By Wendy Sarubbi | February 8, 2016 3:00 pm

Their first patients had succumbed to heart disease, cancer, emphysema. But for UCF first-year medical students, the cause of death was just a fraction of what they learned about the people who had donated their bodies to science. The students’ 17 weeks of Anatomy Lab – a rite of passage in medical school – was a lesson in discovery, diagnosis, science and healing.

On February 1, the Class of 2019 presented Autopsy Reports to core and volunteer faculty. In the presentations, they analyzed what they had learned about their patients through dissection, medical imaging, pathology and research. Most medical schools treat Anatomy Lab as a module to teach and test parts of the human body. At UCF, that study is much broader. Students do not know their first patient’s cause of death. Instead, they spend the lab on a detective mission to find out. In doing so they learn how to use CT scans and analyze histology slides. They examine how their patient’s lifestyle — eating habits, exercise, type of work – likely impacted their life and death. The goal, says Anatomy Professor Dr. Andrew Payer, is that students don’t just memorize body parts. They apply science to real people who had real lives and real ailments.

At the end of the Autopsy Reports, Dr. Deborah German, vice president for medical affairs and dean, told students that they had learned what others must wait until third year – when they are in clinics and hospitals – to master. “You are learning at a rate and are integrating science and clinical skills in a way none of us could have ever experienced,” she said. “You are learning how to think.”

Part of UCF’s anatomy training includes medical imaging. Thanks to a donation from Central Florida radiologist Dr. Rick Ramnath, students have a full CT scan of each cadaver, allowing them to see conditions like calcification of arteries before they ever begin dissecting. The scans also help them learn imaging in their first months of medical school. During many of the autopsy presentations, students explained how they had noticed conditions on the CT scan and then had learned the details of the pathology – such as stents and tumors – upon dissection.

Pathology is another subject integrated into Anatomy Lab. Dr. Mujtaba Husain, professor of pathology, prepared 142 biopsies from the 20 cadavers and reviewed results with students so they could understand what cells were telling them about the patient’s disease. Many autopsy reports showed those images identifying conditions like cancer and inflammation – something pathology residents in the audience said impressed them.

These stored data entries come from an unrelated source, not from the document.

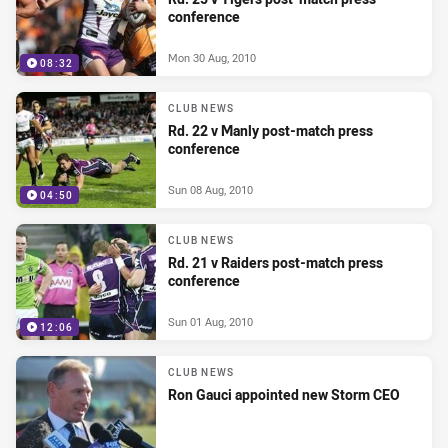
conference
Mon 30 Aug, 2010
08:32
CLUB NEWS
Rd. 22 v Manly post-match press
conference
Sun 08 Aug, 2010
04:50
CLUB NEWS
Rd. 21 v Raiders post-match press
conference
Sun 01 Aug, 2010
12:06
CLUB NEWS
Ron Gauci appointed new Storm CEO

Two teams received awards for their presentations based on evaluations from faculty. Their names will be added to plaques in the Anatomy Lab. The winners are:

Team 17

Lauren Fragapane, Daniel McElroy, Alicia Eubanks, Sophia Kim, Katharyn Brennan, Saad Nini

Team 5

Allyson Brown, Arron Smith, Garrett Stoltzfus, Angela Sterling, Carlos Delgado, Ahmed Lababidi

“They never disappoint me,” Dr. Payer said of the students and their reports. “They’re studying this science in the clinical environment. They’re applying it. They’re working like doctors.”